I visited a coffee plantation this week on the outskirts of Antigua. Finca la Azotea is actually much more than a coffee plantation; it is a cultural centre with a coffee museum, a wonderful collection of Mayan instruments dating from pre-Columbian times and a very interesting presentation on the costumes and customs of neighbouring Antiguan villages. I was terribly proud of myself, because the tour was entirely in Spanish, and I managed to understand it, which is fun because I’ve never learned Spanish but was able to follow along due to the similarity to French, the bits of vocab I’ve picked up along the way and both of my tour guides’ excellent enunciation. Yes!
The plantation tour was pretty interesting, but halfway through the coffee trees our tour got interrupted by the appearance of the very charming plantation owner, Ricardo, who started chatting to us about work the Finca has been doing to help the local villagers. It was a fascinating conversation. He wasn’t hard on the eyes either.
Ricardo departed and our poor tour guide finally got us back on track. We moved on to view the Mayan instruments. The oddest instrument they demonstrated was a horse-jaw which was played by hitting it so the teeth rattle.

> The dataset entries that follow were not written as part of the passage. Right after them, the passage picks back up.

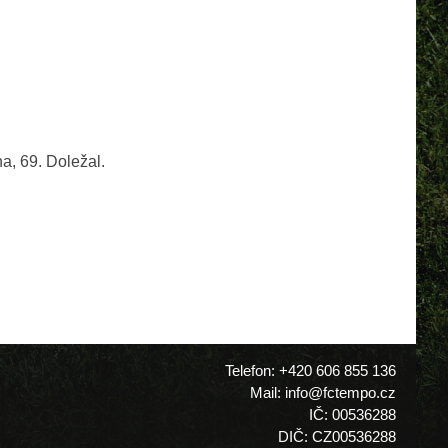
a, 69. Doležal.
Telefon: +420 606 855 136
Mail: info@fctempo.cz
IČ: 00536288
DIČ: CZ00536288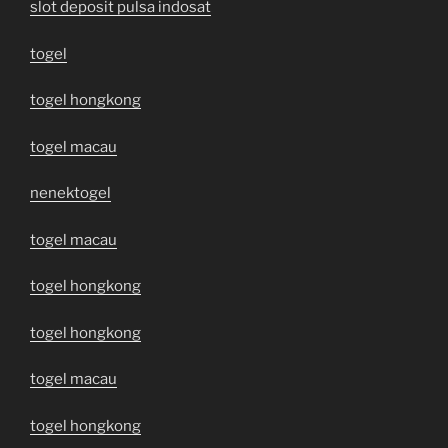
slot deposit pulsa indosat
togel
togel hongkong
togel macau
nenektogel
togel macau
togel hongkong
togel hongkong
togel macau
togel hongkong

Not for the squeamish. I got distracted along the way by some fabulous masks depicting the devil, and seeing as it was December 7th, the day the whole of Guatemala celebrates La Quema del Diablo (The Burning of the Devil), I felt compelled to take some photographs.
Later on that evening, I headed out with a bunch of friends to explore Antigua by night and see if we could catch any of the devilry afoot in the dark. We were too late to see the actual burning – which incidentally involves setting fire to an effigy of the devil bang smack between two petrol stations, who thought that one up? – but I caught a couple of households holding their own burning ceremonies outside their houses.
When we got to the festival spot there was nothing but ashes left of the devil, the burning waits for no-one, but the party was in full swing, with musicians taking the stage and street vendors flogging glow-in-the-dark devil horns and candyfloss.
Wandering back after the celebrations, I took the opportunity to take in a few of Antigua’s landmarks by night. All in all, a pretty great day, even if the devil burned without me.